Limitações que ninguém conta

O ultrassom tem restrições sérias. Pacientes com índice de massa corporal acima de 35 frequentemente têm qualidade de imagem comprometida mesmo com sonda transvaginal, porque a parede abdominal atenua o sinal. Nesses casos, a ressonância magnética pélvica é um alternative viável, embora mais cara e menos disponível. Outro problema comum: gás intestinal. Se a paciente não fez preparo adequado — como evitar alimentos que produzem gás no dia anterior — as alças intestinais podem cobrir o ovário e obscurecer a visualização.
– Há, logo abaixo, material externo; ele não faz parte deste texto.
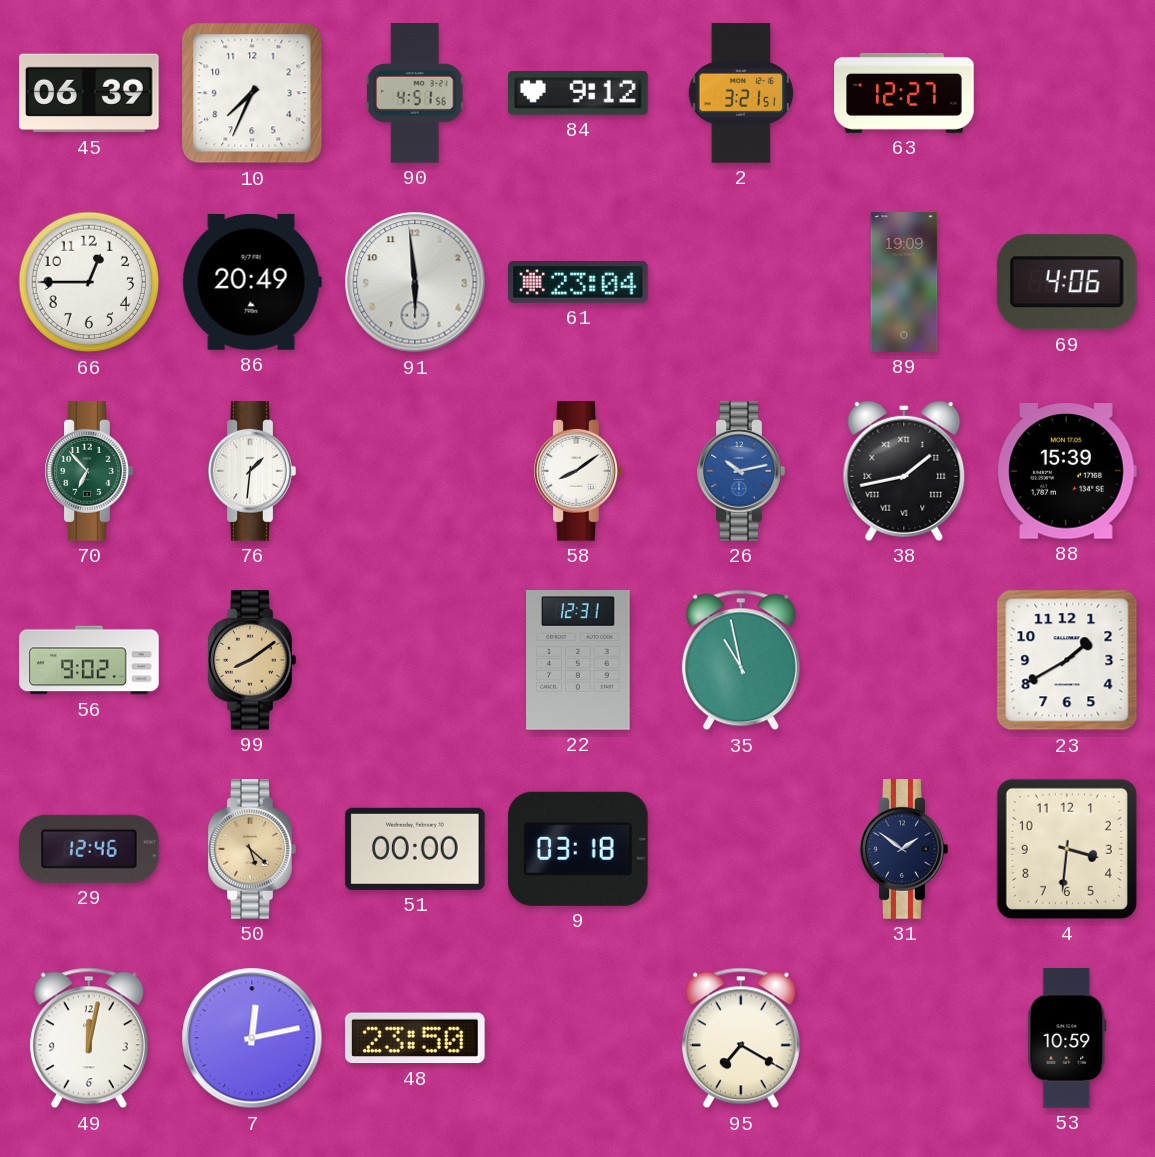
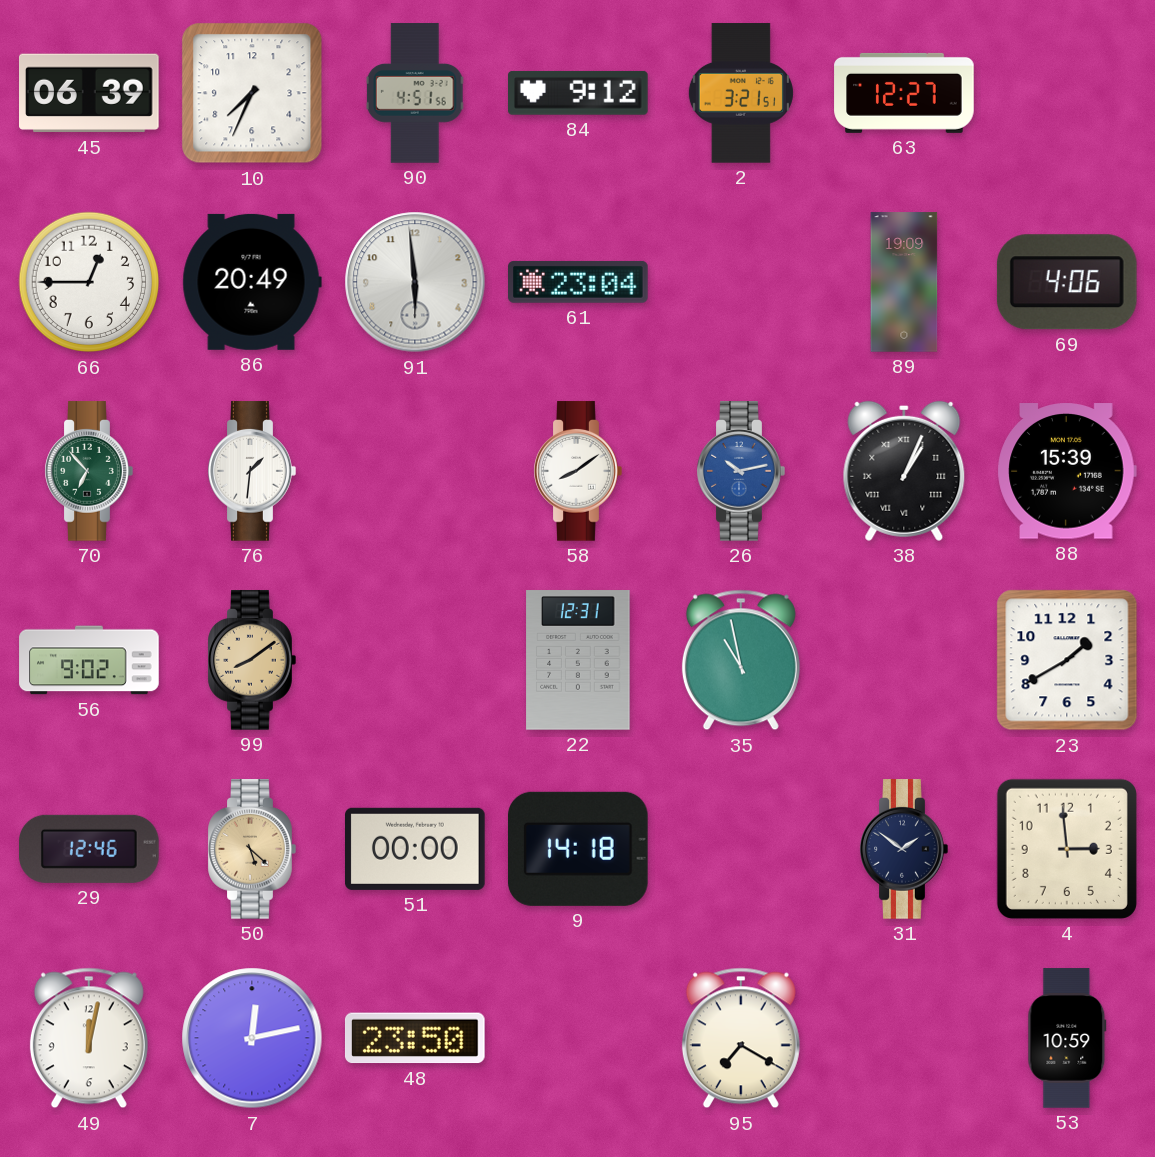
38: 1:43 -> 1:04
9: 03:18 -> 14:18
4: 3:31 -> 2:59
Eu perdi dois exames bons por causa disso. A solução prática é pedirjejum relativo de 6 horas e orientar sobre dieta pobre em fibras no dia anterior.
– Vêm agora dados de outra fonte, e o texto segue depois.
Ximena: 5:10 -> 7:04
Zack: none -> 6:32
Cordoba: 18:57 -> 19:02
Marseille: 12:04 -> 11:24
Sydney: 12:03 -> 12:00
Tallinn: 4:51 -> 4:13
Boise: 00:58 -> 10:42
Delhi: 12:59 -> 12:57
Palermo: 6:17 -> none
Também é importante saber que o tamanho do ovário varia naturalmente durante o ciclo. Um ovário de 8 cm³ no período folicular precoce é normal. O mesmo ovário de 8 cm³ no período luteal poderia indicar uma formação cística. Sem contexto cicloar, a imagem isolada enganosa. Sempre peça que o laudo indique o dia do ciclo em que o exame foi realizado. Downloads de imagens para estudo existem em bancos como o Radiopaedia e o atlas da Socidade Brasileira de Ultrassonografia, mas cuidado: imagens de internet servem para aprendizado, não para diagnóstico individual. Cada caso precisa ser avaliado por um profissional com acesso à história clínica completa e ao exame em tempo real.